5.3 No Bond Required of Trustees. No Trustee shall, as such, be obligated to give any bond or other security for the performance of any of his duties hereunder.
5.4 No Duty of Investigation; Notice in Trust Instruments, etc. No purchaser, lender, transfer agent or other person dealing with the Trustees or with any officer, employee or agent of the Trust shall be bound to make any inquiry concerning the validity of any transaction purporting to be made by the Trustees or by said officer, employee or agent or be liable for the application of money or property paid, loaned, or delivered to or on the order of the Trustees or of said officer, employee or agent.
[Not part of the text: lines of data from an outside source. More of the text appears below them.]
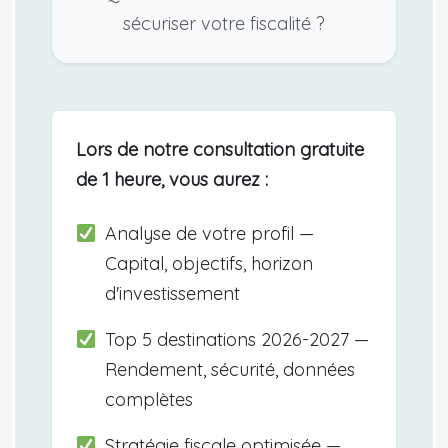
sécuriser votre fiscalité ?
Lors de notre consultation gratuite
de 1 heure, vous aurez :
Analyse de votre profil —
Capital, objectifs, horizon
d'investissement
Top 5 destinations 2026-2027 —
Rendement, sécurité, données
complètes
Stratégie fiscale optimisée —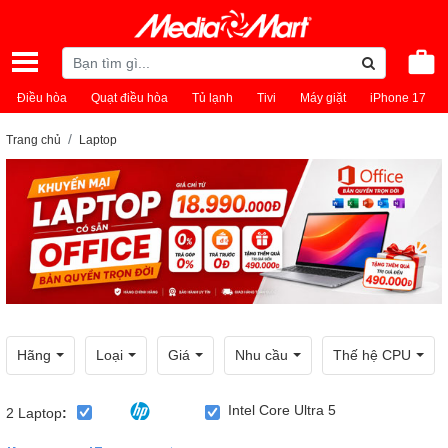
Điều hòa
Quạt điều hòa
Tủ lạnh
Tivi
Máy giặt
iPhone 17
Trang chủ
Laptop
Hãng
Loại
Giá
Nhu cầu
Thế hệ CPU
Intel Core Ultra 5
2
Laptop
:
Every obligation, contract, undertaking, instrument, certificate, Share, other security of the Trust, and every other act or thing whatsoever executed in connection with the Trust shall be conclusively taken to have been executed or done by the executors thereof only in their capacity as Trustees under this Declaration or in their capacity as officers, employees or agents of the Trust. The Trustees may maintain insurance for the protection of the Trust Property, its Shareholders, Trustees, officers, employees and agents in such amount as the Trustees shall deem adequate to cover possible tort liability, and such other insurance as the Trustees in their sole judgment shall deem advisable or is required by the 1940 Act.
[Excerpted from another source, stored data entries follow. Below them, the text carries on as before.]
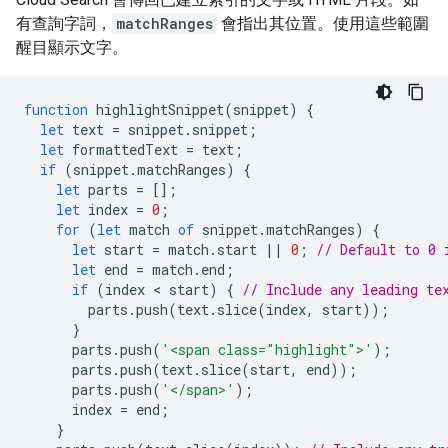
有查詢字詞，
matchRanges
會指出其位置。使用這些範圍
醒目顯示文字。
function
highlightSnippet
(
snippet
)
{
let
text
=
snippet
.
snippet
;
let
formattedText
=
text
;
if
(
snippet
.
matchRanges
)
{
let
parts
=
[];
let
index
=
0
;
for
(
let
match
of
snippet
.
matchRanges
)
{
let
start
=
match
.
start
||
0
;
// Default to 0 
let
end
=
match
.
end
;
if
(
index
 < 
start
)
{
// Include any leading te
parts
.
push
(
text
.
slice
(
index
,
start
));
}
parts
.
push
(
'<span class="highlight">'
);
parts
.
push
(
text
.
slice
(
start
,
end
));
parts
.
push
(
'</span>'
);
index
=
end
;
}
5.5 Reliance on Experts, etc. Each Trustee and officer or employee of the Trust shall, in the performance of its duties, be fully and completely justified and protected with regard to any act or any failure to act resulting from reliance in good faith upon the books of account or other records of the Trust, upon an opinion of counsel, or upon reports made to the Trust by any of the Trust’s officers or employees or by any advisor, administrator, manager, distributor, selected dealer, accountant, appraiser or other expert or consultant selected with reasonable care by the Trustees, officers or employees of the Trust, regardless of whether such counsel or expert may also be a Trustee.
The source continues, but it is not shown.